◆ Brief ◆
Some lines of these records may hold the word "header"; state how many, using only the number.

Saved data entries:
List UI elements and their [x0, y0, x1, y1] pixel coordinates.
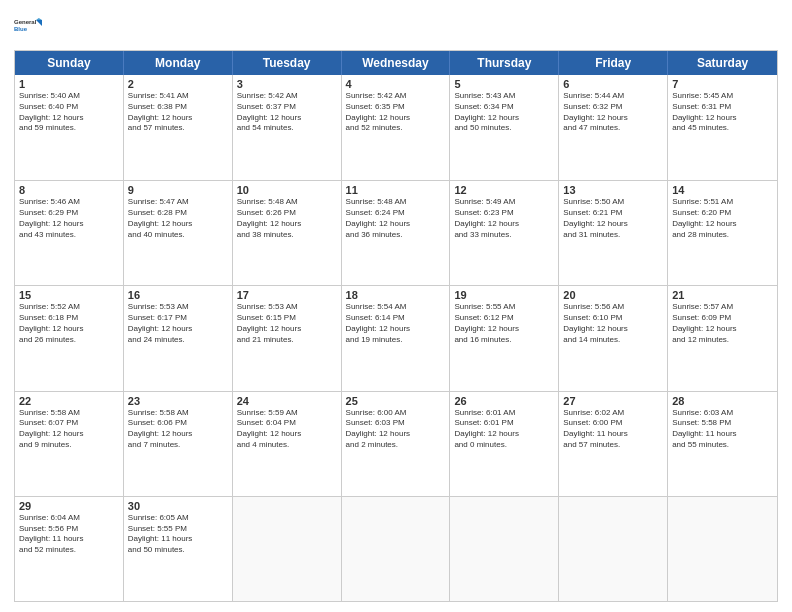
calendar-cell: 5Sunrise: 5:43 AMSunset: 6:34 PMDaylight… [450, 75, 559, 180]
day-number: 9 [128, 184, 228, 196]
cell-info-line: Sunrise: 5:53 AM [128, 302, 228, 313]
cell-info-line: Sunset: 6:21 PM [563, 208, 663, 219]
cell-info-line: Daylight: 12 hours [128, 113, 228, 124]
calendar-cell [668, 497, 777, 601]
calendar-cell: 11Sunrise: 5:48 AMSunset: 6:24 PMDayligh… [342, 181, 451, 285]
cell-info-line: and 9 minutes. [19, 440, 119, 451]
cell-info-line: and 45 minutes. [672, 123, 773, 134]
cell-info-line: Sunset: 6:06 PM [128, 418, 228, 429]
calendar-cell: 1Sunrise: 5:40 AMSunset: 6:40 PMDaylight… [15, 75, 124, 180]
day-number: 13 [563, 184, 663, 196]
day-number: 6 [563, 78, 663, 90]
cell-info-line: Sunrise: 5:41 AM [128, 91, 228, 102]
day-header-sunday: Sunday [15, 51, 124, 75]
cell-info-line: Sunset: 6:01 PM [454, 418, 554, 429]
cell-info-line: Sunset: 6:40 PM [19, 102, 119, 113]
cell-info-line: Sunset: 6:04 PM [237, 418, 337, 429]
cell-info-line: Daylight: 12 hours [672, 324, 773, 335]
day-number: 10 [237, 184, 337, 196]
cell-info-line: Daylight: 11 hours [19, 534, 119, 545]
cell-info-line: Sunrise: 5:55 AM [454, 302, 554, 313]
cell-info-line: and 54 minutes. [237, 123, 337, 134]
cell-info-line: Sunset: 6:17 PM [128, 313, 228, 324]
cell-info-line: Daylight: 12 hours [346, 324, 446, 335]
day-number: 3 [237, 78, 337, 90]
cell-info-line: and 12 minutes. [672, 335, 773, 346]
calendar-cell: 27Sunrise: 6:02 AMSunset: 6:00 PMDayligh… [559, 392, 668, 496]
day-number: 26 [454, 395, 554, 407]
day-number: 19 [454, 289, 554, 301]
day-number: 5 [454, 78, 554, 90]
cell-info-line: Sunrise: 5:53 AM [237, 302, 337, 313]
cell-info-line: Sunrise: 6:01 AM [454, 408, 554, 419]
day-number: 2 [128, 78, 228, 90]
cell-info-line: Sunrise: 5:54 AM [346, 302, 446, 313]
cell-info-line: and 16 minutes. [454, 335, 554, 346]
calendar-cell: 13Sunrise: 5:50 AMSunset: 6:21 PMDayligh… [559, 181, 668, 285]
calendar-body: 1Sunrise: 5:40 AMSunset: 6:40 PMDaylight… [15, 75, 777, 601]
cell-info-line: Daylight: 12 hours [128, 429, 228, 440]
calendar-week-5: 29Sunrise: 6:04 AMSunset: 5:56 PMDayligh… [15, 496, 777, 601]
cell-info-line: Sunset: 6:37 PM [237, 102, 337, 113]
cell-info-line: and 55 minutes. [672, 440, 773, 451]
calendar-cell: 16Sunrise: 5:53 AMSunset: 6:17 PMDayligh… [124, 286, 233, 390]
cell-info-line: Daylight: 11 hours [128, 534, 228, 545]
cell-info-line: Sunrise: 6:04 AM [19, 513, 119, 524]
calendar-cell: 25Sunrise: 6:00 AMSunset: 6:03 PMDayligh… [342, 392, 451, 496]
cell-info-line: Sunrise: 5:43 AM [454, 91, 554, 102]
cell-info-line: Sunrise: 6:03 AM [672, 408, 773, 419]
day-header-wednesday: Wednesday [342, 51, 451, 75]
logo-icon: GeneralBlue [14, 10, 46, 42]
cell-info-line: Daylight: 12 hours [563, 113, 663, 124]
cell-info-line: Sunset: 6:24 PM [346, 208, 446, 219]
cell-info-line: Sunset: 6:29 PM [19, 208, 119, 219]
cell-info-line: Daylight: 12 hours [19, 113, 119, 124]
calendar-cell: 20Sunrise: 5:56 AMSunset: 6:10 PMDayligh… [559, 286, 668, 390]
day-number: 30 [128, 500, 228, 512]
calendar-cell: 14Sunrise: 5:51 AMSunset: 6:20 PMDayligh… [668, 181, 777, 285]
day-number: 12 [454, 184, 554, 196]
cell-info-line: and 31 minutes. [563, 230, 663, 241]
calendar-cell: 30Sunrise: 6:05 AMSunset: 5:55 PMDayligh… [124, 497, 233, 601]
calendar-cell: 28Sunrise: 6:03 AMSunset: 5:58 PMDayligh… [668, 392, 777, 496]
day-header-friday: Friday [559, 51, 668, 75]
day-number: 28 [672, 395, 773, 407]
day-number: 11 [346, 184, 446, 196]
cell-info-line: Sunset: 6:34 PM [454, 102, 554, 113]
cell-info-line: Daylight: 12 hours [346, 219, 446, 230]
calendar-week-1: 1Sunrise: 5:40 AMSunset: 6:40 PMDaylight… [15, 75, 777, 180]
cell-info-line: Sunrise: 5:52 AM [19, 302, 119, 313]
cell-info-line: Sunset: 6:23 PM [454, 208, 554, 219]
calendar-cell [559, 497, 668, 601]
cell-info-line: Sunrise: 5:45 AM [672, 91, 773, 102]
cell-info-line: Daylight: 11 hours [563, 429, 663, 440]
cell-info-line: Daylight: 12 hours [346, 429, 446, 440]
cell-info-line: Daylight: 12 hours [19, 219, 119, 230]
cell-info-line: Sunrise: 6:05 AM [128, 513, 228, 524]
cell-info-line: and 50 minutes. [128, 545, 228, 556]
calendar-week-3: 15Sunrise: 5:52 AMSunset: 6:18 PMDayligh… [15, 285, 777, 390]
calendar-cell [233, 497, 342, 601]
cell-info-line: and 57 minutes. [563, 440, 663, 451]
calendar-week-2: 8Sunrise: 5:46 AMSunset: 6:29 PMDaylight… [15, 180, 777, 285]
cell-info-line: Sunrise: 5:57 AM [672, 302, 773, 313]
cell-info-line: and 52 minutes. [19, 545, 119, 556]
cell-info-line: Sunrise: 6:02 AM [563, 408, 663, 419]
cell-info-line: Daylight: 12 hours [454, 429, 554, 440]
cell-info-line: Sunrise: 5:50 AM [563, 197, 663, 208]
cell-info-line: Sunrise: 5:48 AM [346, 197, 446, 208]
cell-info-line: and 38 minutes. [237, 230, 337, 241]
calendar-cell: 21Sunrise: 5:57 AMSunset: 6:09 PMDayligh… [668, 286, 777, 390]
day-number: 8 [19, 184, 119, 196]
day-header-monday: Monday [124, 51, 233, 75]
cell-info-line: Sunset: 6:28 PM [128, 208, 228, 219]
cell-info-line: Sunrise: 5:56 AM [563, 302, 663, 313]
day-number: 23 [128, 395, 228, 407]
day-number: 15 [19, 289, 119, 301]
cell-info-line: Daylight: 11 hours [672, 429, 773, 440]
cell-info-line: and 24 minutes. [128, 335, 228, 346]
cell-info-line: Sunrise: 5:48 AM [237, 197, 337, 208]
cell-info-line: Sunset: 6:26 PM [237, 208, 337, 219]
calendar-cell [450, 497, 559, 601]
cell-info-line: and 14 minutes. [563, 335, 663, 346]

◆ Exercise response ◆
4